Confira a íntegra do artigo.

Divulgação da raça

Paulo Emílio – O que está faltando é uma divulgação maior da raça. Isso é um mea culpa. Os criadores têm que falar, têm que divulgar, têm que mostrar. Nós traçamos como estratégia na Associação Mineira de Criadores de Guzerá, colocar a universidade dentro da raça. Então a escola de veterinária da UFMG [Universidade Federal de Minas Gerais] montou uma fazenda em Pedro Leopoldo [município localizado a 46 Km de Belo Horizonte], tem um centro de pesquisa e já tem um rebanho Guzerá e um rebanho Guzolando. Isso foi feito para que o Guzerá não fique sendo apenas uma coisa de retrato, para que o estudante possa ver e possa comparar. Nós vamos levar o Guzerá para as universidades, a UnB [Universidade de Brasília], a Universidade de Viçosa [universidade federal em Minas Gerais], a UFMG já tem, a Universidade Federal de São Carlos [em São Paulo] já tem, o Instituto de Zootecnia de São Paulo já tem. Isso será feito para que as pessoas não fiquem achando que isso é um modismo. Se é um modismo, é um modismo bom, que tem mais de 100 anos que ele é usado. E isso é um defeito do criador do Guzerá: ele é muito bom da fazenda para dentro, e péssimo da fazenda para fora. A decisão é de cada um.
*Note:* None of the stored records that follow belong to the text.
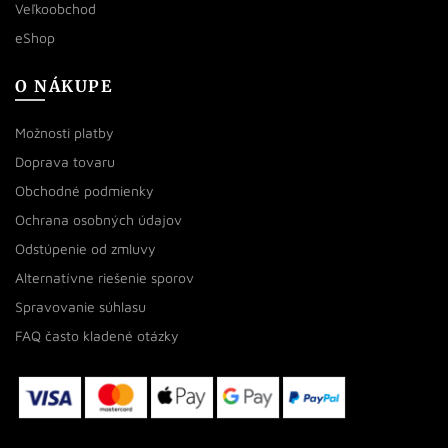
Veľkoobchod
eShop
O NÁKUPE
Možnosti platby
Doprava tovaru
Obchodné podmienky
Ochrana osobných údajov
Odstúpenie od zmluvy
Alternatívne riešenie sporov
Spravovanie súhlasu
FAQ často kladené otázky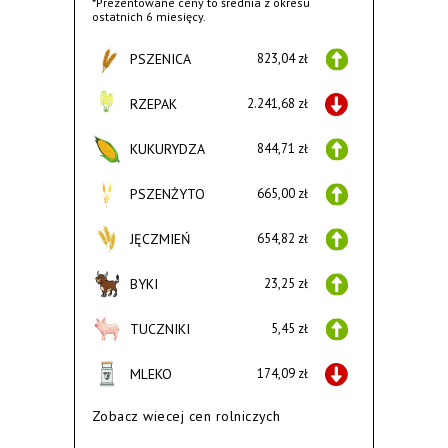
*Prezentowane ceny to średnia z okresu
ostatnich 6 miesięcy.
PSZENICA
823,04 zł
RZEPAK
2.241,68 zł
KUKURYDZA
844,71 zł
PSZENŻYTO
665,00 zł
JĘCZMIEŃ
654,82 zł
BYKI
23,25 zł
TUCZNIKI
5,45 zł
MLEKO
174,09 zł
Zobacz wiecej cen rolniczych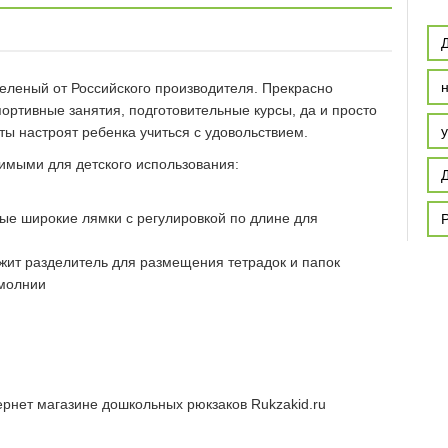
еленый от Российского производителя. Прекрасно
ртивные занятия, подготовительные курсы, да и просто
ты настроят ребенка учиться с удовольствием.
имыми для детского использования:
ые широкие лямки с регулировкой по длине для
жит разделитель для размещения тетрадок и папок
 молнии
тернет магазине дошкольных рюкзаков Rukzakid.ru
Adriano Varela – Temos o exemplo de um fazendeiro que cria gado branco, em Unaí (MG), que comprou touros Guzerá e jogou na vacada. O produto Guzonel desmamou uma arroba mais pesado. Uma arroba hoje vale, em média, R$ 65,00. Um touro cobre um lote de 30, 40 vacas sem estresse. Quer dizer, em um ano, pelo simples fato de ter utilizado Guzerá, ele faturou R$ 2.600,00 a mais.

Paulo Emílio – Esse lucro é se você vender na desmama. Mas, se você ficar com ele, você vai ganhar seis meses de pasto porque um vai sair com dois anos e meio, e o produto não cruzado, com dois anos. Se você imaginar que o aluguel de pasto custa R$ 20 por mês, em seis serão R$ 120 por animal de economia.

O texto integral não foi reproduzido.